Tiffanie Desmangles
In the 9th Year of Marriage,
we’re considering the Big D, though we want to believe
in the Beatles and Ob-la-di, Ob-la-da, Life goes on Bra,
that the kids frolic in the backyard under a perfect dandelion day,
that Desmond and Molly paint each other faces, year
after year, despite abstinence, the usual grievances: failing to change
the toilet paper roll, leaving empty soda cans out,
and generally, being an asshole. That self-righteous glare
and name calling that makes Molly put down the blush
and wring Desmond’s neck. But, let’s be civil about this.

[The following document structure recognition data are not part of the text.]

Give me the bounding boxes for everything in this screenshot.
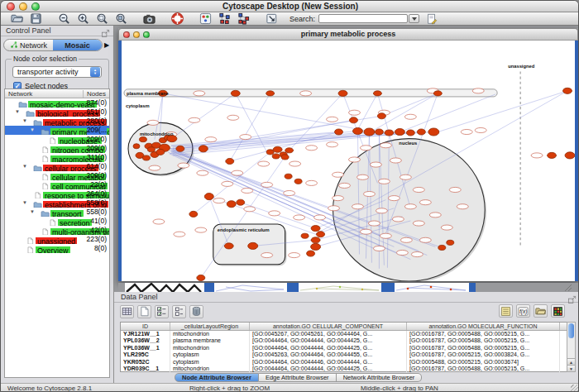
network-node-small[interactable] (328, 206, 340, 211)
network-node[interactable] (167, 136, 177, 142)
network-node[interactable] (294, 179, 302, 184)
network-node-small[interactable] (376, 208, 387, 213)
network-node-small[interactable] (441, 225, 452, 230)
network-node[interactable] (317, 232, 325, 237)
expander-icon[interactable]: ▼ (22, 162, 27, 171)
search-input[interactable] (318, 14, 408, 23)
network-node-small[interactable] (178, 163, 189, 168)
network-node-small[interactable] (360, 146, 371, 151)
network-node-small[interactable] (227, 115, 239, 120)
network-node[interactable] (176, 146, 184, 151)
network-node[interactable] (224, 243, 233, 249)
network-node[interactable] (447, 240, 454, 245)
tree-item-establishment-of-lo[interactable]: ▼establishment of lo558(0) (5, 198, 109, 208)
detach-panel-icon[interactable] (101, 26, 110, 36)
network-window-titlebar[interactable]: primary metabolic process (118, 28, 578, 41)
network-node-small[interactable] (413, 187, 424, 192)
network-node[interactable] (373, 91, 381, 96)
network-node-small[interactable] (284, 190, 295, 195)
annotation-editor-icon[interactable] (426, 13, 438, 25)
tab-mosaic[interactable]: Mosaic (53, 40, 102, 50)
network-node[interactable] (197, 275, 205, 280)
tree-item-primary-metabolic-process[interactable]: ▼primary metabolic process209(... (5, 126, 109, 135)
detach-panel-icon[interactable] (567, 293, 577, 302)
network-node[interactable] (248, 242, 258, 249)
snapshot-camera-icon[interactable] (143, 12, 156, 25)
network-node-small[interactable] (294, 215, 305, 220)
network-node-small[interactable] (195, 227, 207, 232)
expander-icon[interactable]: ▼ (22, 198, 27, 208)
delete-attribute-icon[interactable] (189, 305, 203, 318)
network-node-small[interactable] (197, 170, 208, 175)
network-node[interactable] (285, 174, 292, 179)
network-node[interactable] (352, 127, 362, 134)
network-node-small[interactable] (306, 180, 318, 185)
network-node-small[interactable] (373, 246, 385, 251)
network-node-small[interactable] (404, 114, 416, 119)
network-edge[interactable] (398, 94, 495, 133)
network-node-small[interactable] (269, 211, 280, 216)
zoom-region-icon[interactable] (115, 12, 127, 25)
network-node-small[interactable] (370, 162, 381, 167)
expander-icon[interactable]: ▼ (22, 117, 27, 126)
table-row[interactable]: YPL036W__1mitochondrion[GO:0044464, GO:0… (121, 345, 571, 351)
column-header[interactable]: _cellularLayoutRegion (170, 323, 250, 330)
column-header[interactable]: annotation.GO CELLULAR_COMPONENT (250, 323, 407, 330)
tree-item-nucleobase-[interactable]: nucleobase-209(0) (5, 135, 109, 144)
tab-network[interactable]: Network (4, 40, 53, 50)
new-attribute-icon[interactable] (137, 305, 151, 318)
network-node-small[interactable] (189, 117, 200, 122)
network-node-small[interactable] (404, 204, 416, 209)
network-node[interactable] (139, 137, 146, 142)
resize-grip[interactable] (571, 385, 579, 392)
scroll-up-icon[interactable]: ▲ (567, 358, 575, 365)
zoom-fit-icon[interactable] (96, 12, 108, 25)
tree-item-nitrogen-compo[interactable]: nitrogen compo209(0) (5, 144, 109, 153)
network-node[interactable] (307, 251, 315, 256)
network-node-small[interactable] (380, 143, 391, 148)
expander-icon[interactable]: ▼ (30, 126, 35, 135)
network-node[interactable] (231, 90, 240, 96)
network-node[interactable] (349, 117, 357, 123)
network-node-small[interactable] (419, 200, 431, 205)
expander-icon[interactable]: ▼ (15, 108, 20, 117)
tree-item-transport[interactable]: ▼transport558(0) (5, 208, 109, 217)
unselect-all-icon[interactable] (172, 305, 186, 318)
tree-item-biological-process[interactable]: ▼biological_process651(0) (5, 108, 109, 117)
network-node[interactable] (133, 144, 140, 149)
network-edge[interactable] (435, 91, 567, 133)
network-node[interactable] (199, 146, 208, 152)
network-node-small[interactable] (244, 207, 256, 212)
network-node-small[interactable] (475, 127, 486, 132)
search-dropdown-button[interactable] (409, 14, 419, 23)
network-node[interactable] (433, 91, 442, 96)
zoom-out-icon[interactable] (58, 12, 70, 25)
network-edge[interactable] (230, 93, 270, 161)
network-node[interactable] (395, 128, 404, 135)
network-node-small[interactable] (258, 161, 270, 166)
tree-item-response-to-stimulu[interactable]: response to stimulu264(0) (5, 189, 109, 198)
network-node[interactable] (428, 128, 439, 136)
network-node-small[interactable] (388, 196, 400, 201)
network-node-small[interactable] (419, 237, 431, 242)
network-node-small[interactable] (333, 196, 344, 201)
network-node-small[interactable] (240, 135, 251, 140)
network-node-small[interactable] (327, 117, 338, 122)
select-attributes-icon[interactable] (120, 305, 134, 318)
network-node-small[interactable] (356, 174, 368, 179)
network-node-small[interactable] (306, 146, 318, 151)
table-row[interactable]: YJR121W__1mitochondrion[GO:0045267, GO:0… (121, 331, 571, 337)
network-node-small[interactable] (149, 165, 160, 170)
network-node-small[interactable] (261, 182, 273, 187)
help-lifesaver-icon[interactable] (171, 12, 184, 25)
network-node[interactable] (311, 226, 320, 232)
network-node[interactable] (311, 237, 320, 243)
tree-item-secretion[interactable]: secretion41(0) (5, 217, 109, 226)
tree-item-metabolic-process[interactable]: ▼metabolic process280(0) (5, 117, 109, 126)
layout-nodes-b-icon[interactable] (237, 12, 250, 25)
matrix-view-icon[interactable] (551, 304, 565, 318)
network-node-small[interactable] (390, 158, 401, 163)
open-folder-icon[interactable] (11, 12, 23, 25)
tree-item-cell-communicat[interactable]: cell communicat22(0) (5, 180, 109, 189)
network-node[interactable] (147, 147, 155, 152)
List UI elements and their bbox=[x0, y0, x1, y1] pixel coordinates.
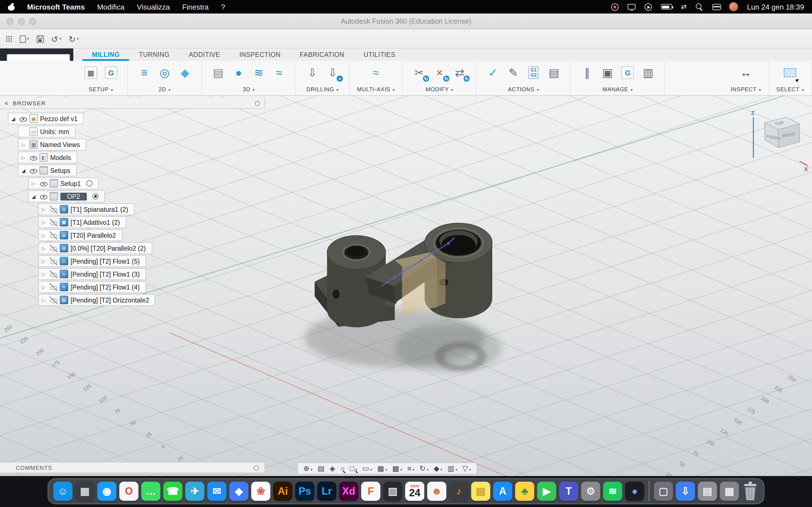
ribbon-group-label[interactable]: MANAGE bbox=[603, 83, 633, 95]
tree-row[interactable]: [Pending] [T2] Orizzontale2 bbox=[38, 294, 155, 306]
filter-icon[interactable]: ▽ bbox=[460, 463, 473, 474]
ribbon-group-label[interactable]: MODIFY bbox=[425, 83, 453, 95]
disclosure-triangle-icon[interactable] bbox=[20, 142, 27, 147]
visibility-eye-icon[interactable] bbox=[50, 257, 57, 265]
simulate-icon[interactable]: ✎ bbox=[504, 64, 522, 82]
system-preferences[interactable]: ⚙ bbox=[581, 482, 600, 501]
messages[interactable]: … bbox=[141, 482, 160, 501]
apple-menu-icon[interactable] bbox=[8, 3, 15, 11]
op-status-badge[interactable] bbox=[93, 193, 99, 200]
adaptive-clearing-icon[interactable]: ▤ bbox=[209, 64, 227, 82]
ribbon-tab[interactable]: MILLING bbox=[82, 48, 130, 61]
disclosure-triangle-icon[interactable] bbox=[20, 155, 27, 160]
drill-icon[interactable]: ⇩ bbox=[303, 64, 321, 82]
adobe-lightroom[interactable]: Lr bbox=[317, 482, 336, 501]
battery-icon[interactable] bbox=[661, 4, 672, 10]
tool-library-icon[interactable]: ∥ bbox=[578, 64, 596, 82]
menu-item[interactable]: ? bbox=[221, 3, 225, 11]
tree-row[interactable]: OP2 bbox=[28, 190, 105, 202]
contacts[interactable]: ☻ bbox=[427, 482, 446, 501]
disclosure-triangle-icon[interactable] bbox=[30, 180, 37, 186]
comments-options-icon[interactable] bbox=[254, 465, 259, 470]
disclosure-triangle-icon[interactable] bbox=[40, 219, 47, 225]
screen-mirroring-icon[interactable] bbox=[627, 4, 635, 10]
network-icon[interactable]: ⇄ bbox=[681, 3, 687, 10]
visibility-eye-icon[interactable] bbox=[40, 192, 47, 200]
visibility-eye-icon[interactable] bbox=[50, 296, 57, 304]
adobe-illustrator[interactable]: Ai bbox=[273, 482, 292, 501]
close-window-button[interactable] bbox=[7, 18, 13, 25]
disclosure-triangle-icon[interactable] bbox=[40, 258, 47, 264]
display-settings-icon[interactable]: ▭ bbox=[360, 463, 374, 474]
tree-row[interactable]: Setups bbox=[18, 165, 77, 176]
documents-folder[interactable]: ▤ bbox=[698, 482, 717, 501]
visibility-eye-icon[interactable] bbox=[40, 179, 47, 187]
ribbon-group-label[interactable]: DRILLING bbox=[306, 83, 339, 95]
visibility-eye-icon[interactable] bbox=[29, 154, 37, 161]
machine-library-icon[interactable]: ▣ bbox=[599, 64, 617, 82]
measure-icon[interactable]: ↔ bbox=[737, 64, 755, 82]
trim-toolpath-icon[interactable]: ✂ ↻ bbox=[410, 64, 428, 82]
generate-icon[interactable]: ✓ bbox=[484, 64, 502, 82]
setup-sheet-icon[interactable]: ▤ bbox=[545, 64, 563, 82]
steps-icon[interactable]: ≡ bbox=[405, 463, 417, 474]
menu-item[interactable]: Finestra bbox=[182, 3, 209, 11]
collapse-panel-icon[interactable] bbox=[4, 100, 8, 107]
ribbon-tab[interactable]: UTILITIES bbox=[354, 48, 405, 61]
ribbon-group-label[interactable]: 2D bbox=[158, 83, 170, 95]
playback-icon[interactable] bbox=[644, 3, 652, 10]
disclosure-triangle-icon[interactable] bbox=[40, 232, 47, 238]
post-library-icon[interactable]: G bbox=[619, 64, 637, 82]
panel-options-icon[interactable] bbox=[255, 101, 260, 106]
new-setup-icon[interactable]: ▦ bbox=[82, 64, 100, 82]
downloads-stack[interactable]: ⇩ bbox=[676, 482, 695, 501]
recording-indicator-icon[interactable] bbox=[611, 3, 618, 10]
isolate-icon[interactable]: ◆ bbox=[432, 463, 445, 474]
ribbon-tab[interactable]: INSPECTION bbox=[230, 48, 290, 61]
thread-icon[interactable]: ⇩ + bbox=[324, 64, 342, 82]
redo-button[interactable]: ↻▾ bbox=[68, 35, 79, 43]
notes[interactable]: ▤ bbox=[471, 482, 490, 501]
tree-row[interactable]: Setup1 bbox=[28, 177, 99, 189]
photos[interactable]: ❀ bbox=[251, 482, 270, 501]
fit-icon[interactable]: □ bbox=[348, 463, 359, 474]
siri[interactable]: ● bbox=[625, 482, 644, 501]
visibility-eye-icon[interactable] bbox=[50, 283, 57, 291]
ribbon-tab[interactable]: FABRICATION bbox=[290, 48, 354, 61]
tree-row[interactable]: [Pending] [T2] Flow1 (5) bbox=[38, 255, 146, 267]
look-at-icon[interactable]: ▤ bbox=[315, 463, 327, 474]
final-cut[interactable]: ▨ bbox=[383, 482, 402, 501]
disclosure-triangle-icon[interactable] bbox=[40, 284, 47, 290]
active-app-menu[interactable]: Microsoft Teams bbox=[27, 3, 85, 11]
tree-row[interactable]: Models bbox=[18, 152, 77, 163]
2d-pocket-icon[interactable]: ◎ bbox=[156, 64, 174, 82]
app-launcher-icon[interactable] bbox=[6, 36, 12, 42]
disclosure-triangle-icon[interactable] bbox=[40, 207, 47, 212]
tree-row[interactable]: [T1] Adattivo1 (2) bbox=[38, 216, 126, 228]
orbit-icon[interactable]: ⊕ bbox=[301, 463, 315, 474]
spotify[interactable]: ≋ bbox=[603, 482, 622, 501]
adobe-xd[interactable]: Xd bbox=[339, 482, 358, 501]
tree-row[interactable]: Named Views bbox=[18, 138, 86, 151]
zoom-window-button[interactable] bbox=[29, 18, 36, 25]
ribbon-group-label[interactable]: 3D bbox=[243, 83, 255, 95]
menu-item[interactable]: Visualizza bbox=[137, 3, 170, 11]
op-status-badge[interactable] bbox=[87, 180, 93, 186]
tree-row[interactable]: [T20] Parallelo2 bbox=[38, 229, 122, 241]
swarf-icon[interactable]: ≈ bbox=[367, 64, 385, 82]
microsoft-teams[interactable]: T bbox=[559, 482, 578, 501]
undo-button[interactable]: ↺▾ bbox=[51, 35, 61, 43]
finder[interactable]: ☺ bbox=[53, 482, 72, 501]
parallel-icon[interactable]: ≋ bbox=[250, 64, 268, 82]
tree-row[interactable]: [T1] Spianatura1 (2) bbox=[38, 203, 135, 215]
whatsapp[interactable]: ☎ bbox=[163, 482, 183, 501]
app-store[interactable]: A bbox=[493, 482, 512, 501]
calendar[interactable]: GEN 24 bbox=[405, 482, 424, 501]
visibility-eye-icon[interactable] bbox=[50, 218, 57, 226]
disclosure-triangle-icon[interactable] bbox=[40, 271, 47, 277]
ribbon-group-label[interactable]: SETUP bbox=[89, 83, 113, 95]
zoom-icon[interactable]: ○ bbox=[338, 463, 347, 474]
view-cube[interactable]: Z X TOP FRONT RIGHT bbox=[746, 108, 812, 171]
2d-contour-icon[interactable]: ◆ bbox=[176, 64, 194, 82]
ribbon-tab[interactable]: ADDITIVE bbox=[179, 48, 230, 61]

You’re not a jerk, most of the time. You’re like a young
Nelson Mandela, tragic and noble, looking out his cell window
at the sun rising over Table Mountain, unable to touch
the exotic fauna growing there…Now in record heat,
we journey at opposite ends of our caravan,
between us, a trail of strollers, DaVinci cribs, bouncy chairs,
breast pumps, lost jobs, and a big box of resentments, taped
twice over. When we stop for water, we sniff a familiar scent,
the sweet salt along the neck in July, in the back seat.
We cock our ears to an ancient buzzing, then decide it was
nothing and screw the lids on our canteens.
We need to get somewhere before sundown
with our children, emotionally and physically intact,
no time for acknowledgements. This makes us less than
strangers, but if we pretend to have never met,
then we might see a fellow soul, living among the cacti,
waving us down. We’d sit for awhile and share
our adventures from various deserts: the diamondback
and the areolas of the saguaro, how they bloom
white petals of silk that fold into luminous buds at night.
As the moon rises, we’d ask, “What is your name, again?”